2. Riwayat kesehatan
(a) Keluhan utama Nyeri pada daerah abdomen kanan bawah.
(b) Riwayat kesehatan sekarang Klien mengatakan nyeri pada daerah abdomen kanan
bawah yang menembus kebelakang sampai pada punggung dan mengalami
demam tinggi
(c) Riwayat kesehatan dahulu Apakah klien pernah mengalami operasi sebelumnya
pada colon.
(d) Riwayat kesehatan keluarga Apakah anggota keluarga ada yang mengalami jenis
penyakit yang sama.
3. Pemeriksaan fisik ROS (review of system)
(a) Kedaan umum : kesadaran composmentis, wajah tampak menyeringai,
konjungtiva anemis.
(b) Sistem kardiovaskuler : ada distensi vena jugularis, pucat, edema, TD
>110/70mmHg; hipertermi.
(c) Sistem respirasi : frekuensi nafas normal (16-20x/menit), dada simetris, ada
tidaknya sumbatan jalan nafas, tidak ada gerakan cuping hidung, tidak
terpasang O2, tidak ada ronchi, whezing, stridor.
(d) Sistem hematologi : terjadi peningkatan leukosit yang merupakan tanda adanya
infeksi dan pendarahan.
(e) Sistem urogenital : ada ketegangan kandung kemih dan keluhan sakit
pinggang serta tidak bisa mengeluarkan urin secara lancer.
(f) Sistem muskuloskeletal : ada kesulitan dalam pergerakkan karena
proses perjalanan penyakit.
(g) Sistem Integumen : terdapat oedema, turgor kulit menurun, sianosis, pucat.
(h) Abdomen : terdapat nyeri lepas, peristaltik pada usus ditandai dengan distensi
abdomen.
4. Pola fungsi kesehatan menurut Gordon.
(a) Pola persepsi dan tatalaksana hidup sehat Adakah ada kebiasaan merokok,
penggunaan obat-obatan, alkohol dan kebiasaan olahraga (lama
frekwensinya), karena dapat mempengaruhi lamanya penyembuhan luka.

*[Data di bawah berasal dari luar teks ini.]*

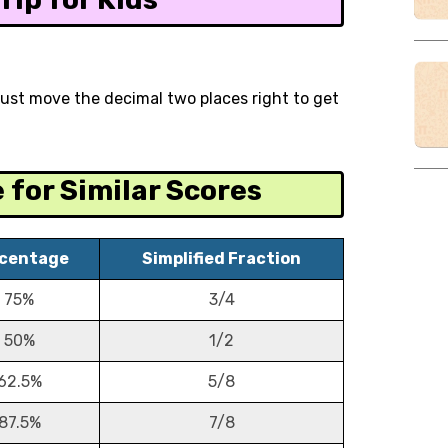
 just move the decimal two places right to get
for Similar Scores
centage
Simplified Fraction
75%
3/4
50%
1/2
62.5%
5/8
87.5%
7/8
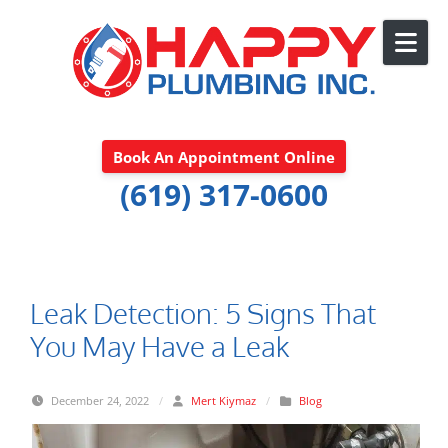
Skip to content
Book An Appointment Online
(619) 317-0600
Leak Detection: 5 Signs That
You May Have a Leak
December 24, 2022
/
Mert Kiymaz
/
Blog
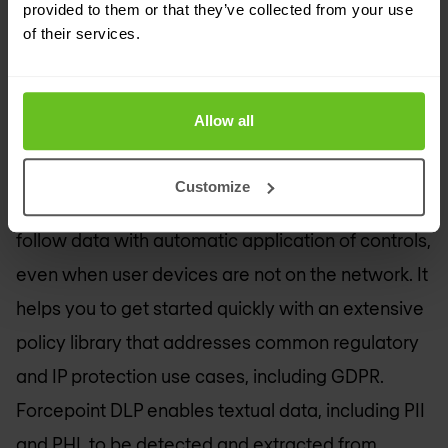
provided to them or that they’ve collected from your use
Control and encrypt your data when it moves
of their services.
outside your organisation with DLP software.
Allow all
Simplest DLP to deploy
Customize
With Forcepoint Data Loss Prevention you can
follow data with automatic application of controls,
even when user devices are not on the network. It
helps you to get started quickly with an extensive
policy library that addresses common regulatory
and IP protection use cases, including GDPR.
Forcepoint DLP enables textual data, including PII
and PHI, to be detected and extracted from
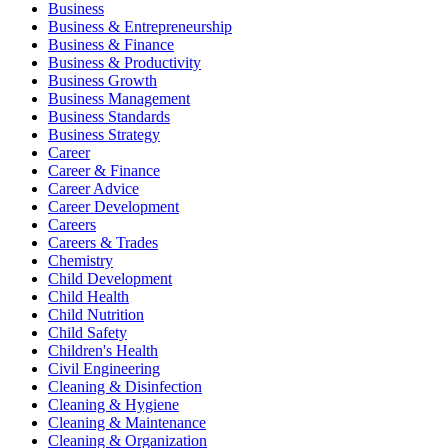
Business
Business & Entrepreneurship
Business & Finance
Business & Productivity
Business Growth
Business Management
Business Standards
Business Strategy
Career
Career & Finance
Career Advice
Career Development
Careers
Careers & Trades
Chemistry
Child Development
Child Health
Child Nutrition
Child Safety
Children's Health
Civil Engineering
Cleaning & Disinfection
Cleaning & Hygiene
Cleaning & Maintenance
Cleaning & Organization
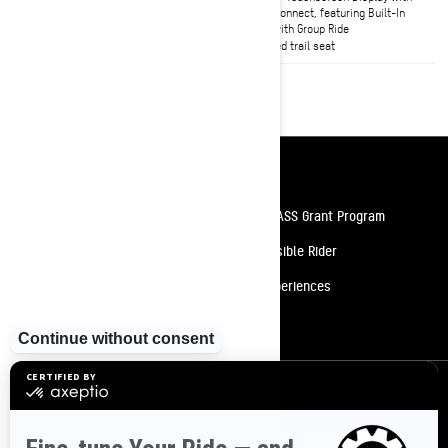
Smart-Shox semi-active
BRP Connect, featuring Built-In
suspension available
GPS with Group Ride
Heated trail seat
Resources
Need Help
Snow PASS Grant Program
Careers
Responsible Rider
Become A Dealer
BRP Experiences
Safety Recalls
Sign up
Sign up for our emails.
Get the latest news, events and offers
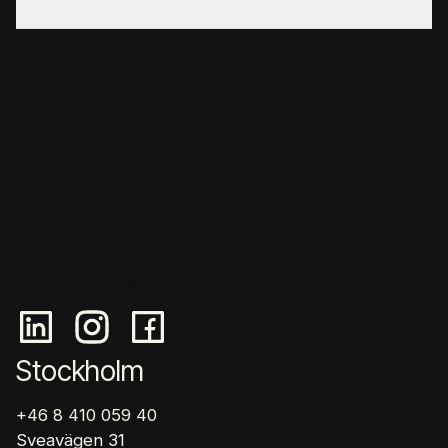
Our expertise
Cases
Articles
About us
Career
Sustainability
Contact
Stockholm
+46 8 410 059 40
Sveavägen 31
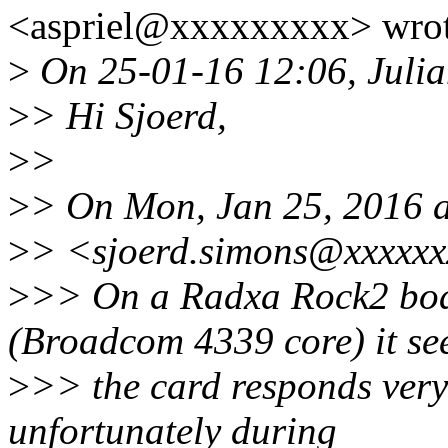
<aspriel@xxxxxxxxx> wrot
>
On 25-01-16 12:06, Julia
>
> Hi Sjoerd,
>
>
>
> On Mon, Jan 25, 2016 a
>
> <sjoerd.simons@xxxxxx
>
>> On a Radxa Rock2 bo
(Broadcom 4339 core) it s
>
>> the card responds very 
unfortunately during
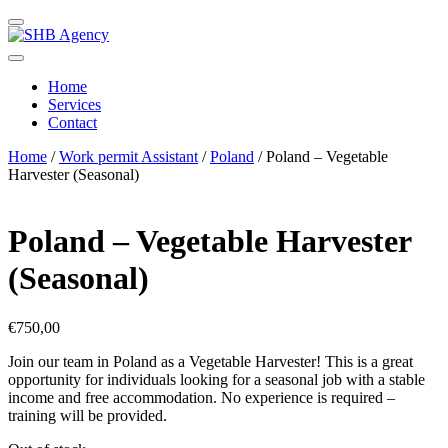
Home
Services
Contact
Home
/
Work permit Assistant
/
Poland
/ Poland – Vegetable
Harvester (Seasonal)
Poland – Vegetable Harvester
(Seasonal)
€
750,00
Join our team in Poland as a Vegetable Harvester! This is a great
opportunity for individuals looking for a seasonal job with a stable
income and free accommodation. No experience is required –
training will be provided.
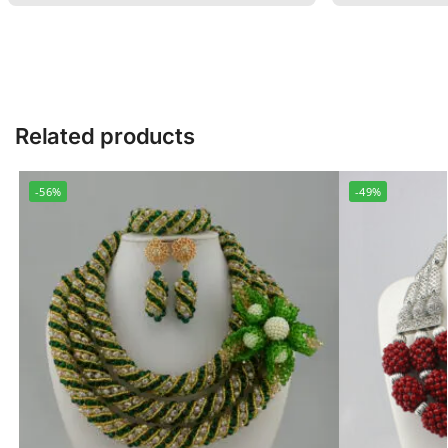
Related products
-56%
-49%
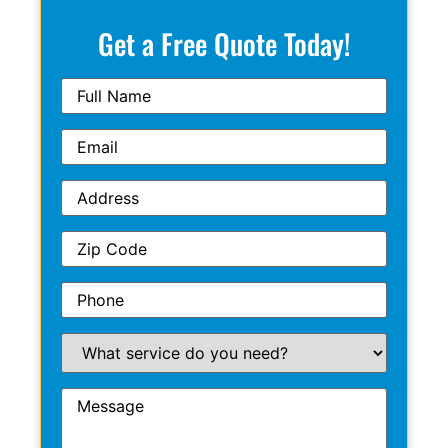
Get a Free Quote Today!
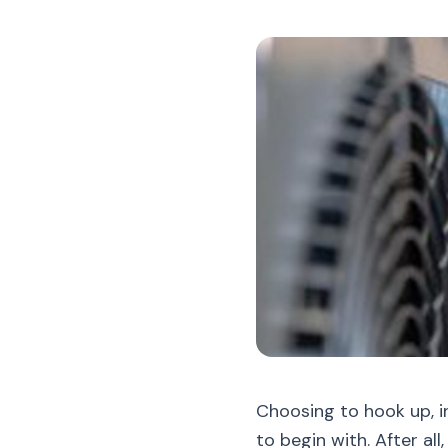
Choosing to hook up, i
to begin with. After al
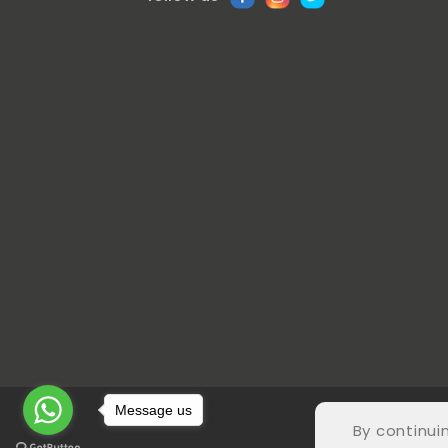
Message us
© COP
By continui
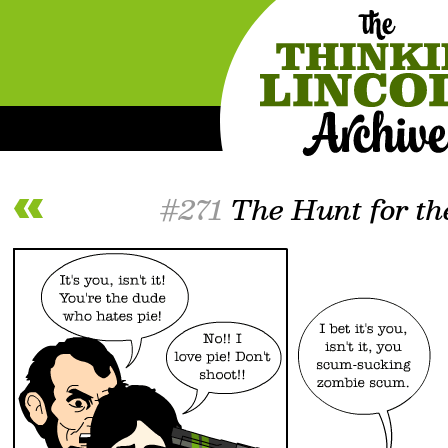
#271
The Hunt for th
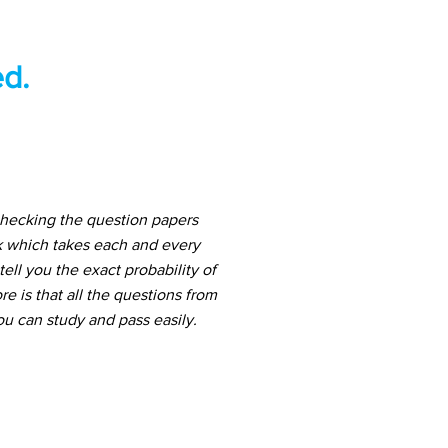
d.
checking the question papers
k which takes each and every
ell you the exact probability of
 is that all the questions from
u can study and pass easily.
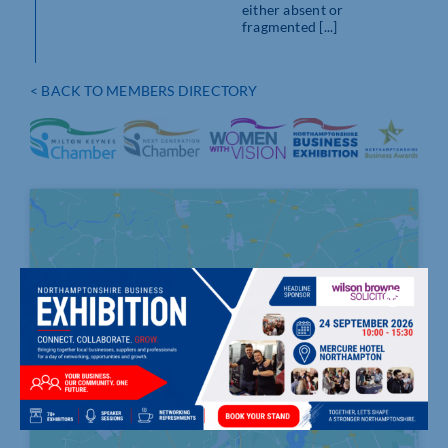
either absent or
fragmented [...]
< BACK TO MEMBERS DIRECTORY
Click to accept marketing cookies and
enable this content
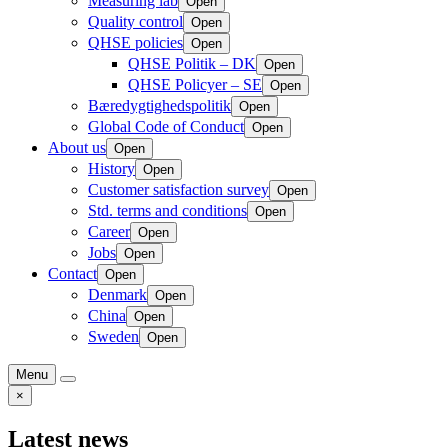
Measuring lab
Open
Quality control
Open
QHSE policies
Open
QHSE Politik – DK
Open
QHSE Policyer – SE
Open
Bæredygtighedspolitik
Open
Global Code of Conduct
Open
About us
Open
History
Open
Customer satisfaction survey
Open
Std. terms and conditions
Open
Career
Open
Jobs
Open
Contact
Open
Denmark
Open
China
Open
Sweden
Open
Menu
×
Latest news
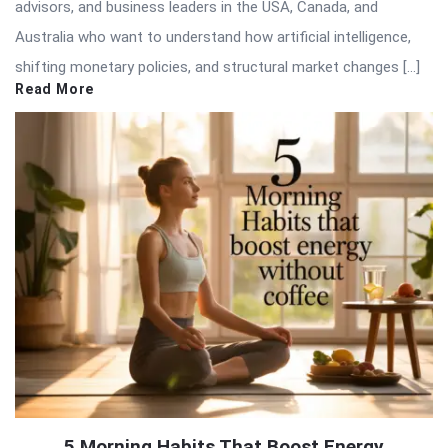
advisors, and business leaders in the USA, Canada, and
Australia who want to understand how artificial intelligence,
shifting monetary policies, and structural market changes […]
Read More
5 Morning Habits That Boost Energy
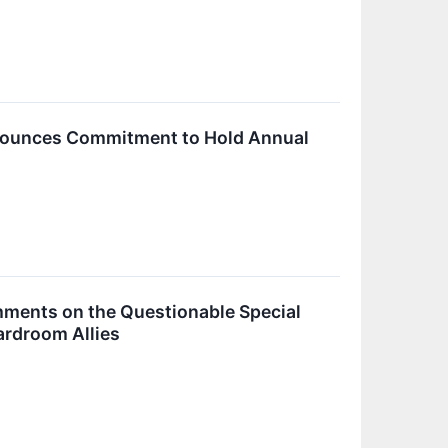
nnounces Commitment to Hold Annual
ments on the Questionable Special
ardroom Allies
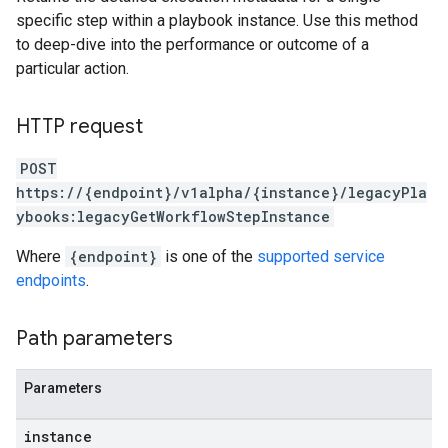
specific step within a playbook instance. Use this method
to deep-dive into the performance or outcome of a
particular action.
lisher
k
HTTP request
arches
POST
arAudit
https://{endpoint}/v1alpha/{instance}/legacyPla
oarDashboard
ybooks:legacyGetWorkflowStepInstance
SoarIdpMappingGroups
oarPermissionGroups
Where
{endpoint}
is one of the
supported service
arReports
endpoints
.
arSettings
arUsers
Path parameters
oarUsers.attachments
arUsers.userNotifications
oarUsers.workdeskContacts
Parameters
oarUsers.workdeskLinks
oarUsers.workdeskNotes
instance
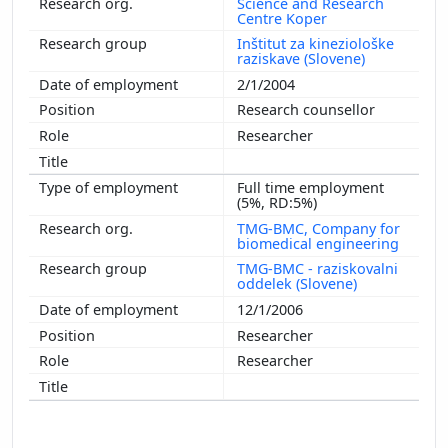
Science and Research
Centre Koper
Inštitut za kineziološke
raziskave (Slovene)
2/1/2004
Research counsellor
Researcher
Full time employment
(5%, RD:5%)
TMG-BMC, Company for
biomedical engineering
TMG-BMC - raziskovalni
oddelek (Slovene)
12/1/2006
Researcher
Researcher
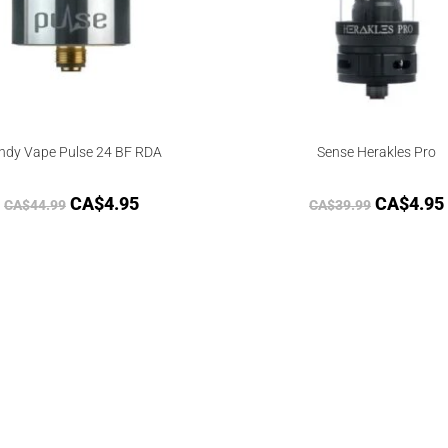
ndy Vape Pulse 24 BF RDA
Sense Herakles Pro
CA$
4.95
CA$
4.95
CA$
44.99
CA$
39.99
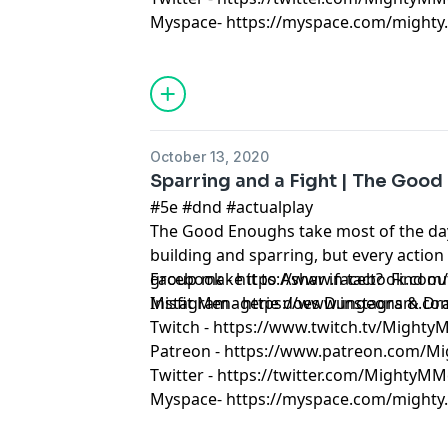
Myspace- https://myspace.com/mighty.m
October 13, 2020
Sparring and a Fight | The Good
#5e #dnd #actualplay
The Good Enoughs take most of the da
building and sparring, but every action
group make it to Ashar in tact? Find o
Facebook - https://www.facebook.co
Misfit Menagerie does Dungeons & D
Instagram - https://www.instagram.c
Twitch - https://www.twitch.tv/Might
Patreon - https://www.patreon.com/M
Twitter - https://twitter.com/MightyMM
Myspace- https://myspace.com/mighty.m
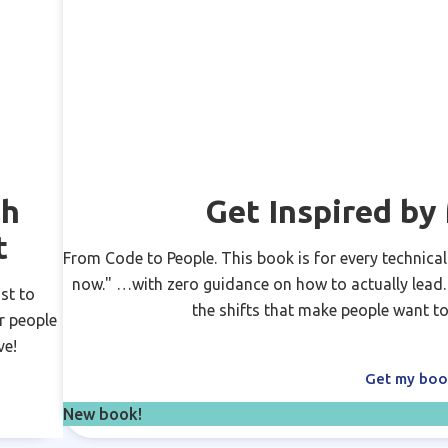
ch
Get Inspired b
t
From Code to People. This book is for every technical
now." …with zero guidance on how to actually lead. N
st to
the shifts that make people want to
r people
ve!
Get my bo
New book!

(b) Pola nutrisi dan metabolism. Klien biasanya akan mengalami gangguan
pemenuhan nutrisi akibat pembatasan intake makanan atau minuman sampai
peristaltik usus kembali normal.
(c) Pola Eliminasi. Pada pola eliminasi urine akibat penurunan daya konstraksi
kandung kemih, rasa nyeri atau karena tidak biasa BAK ditempat tidur akan
mempengaruhi pola eliminasi urine. Pola eliminasi alvi akan mengalami
gangguan yang sifatnya sementara karena pengaruh anastesi sehingga terjadi
penurunan fungsi.
(d) Pola aktifitas. Aktifitas dipengaruhi oleh keadaan dan malas bergerak karena
rasa nyeri, aktifitas biasanya terbatas karena harus bedrest berapa waktu lamanya
setelah pembedahan.
(e) Pola sensorik dan kognitif. Ada tidaknya gangguan sensorik nyeri, penglihatan
serta pendengaran, kemampuan berfikir, mengingat masa lalu, orientasi
terhadap orang tua, waktu dan tempat.
(f) Pola Tidur dan Istirahat. Insisi pembedahan dapat menimbulkan nyeri yang
sangat sehingga dapat mengganggu kenyamanan pola tidur klien.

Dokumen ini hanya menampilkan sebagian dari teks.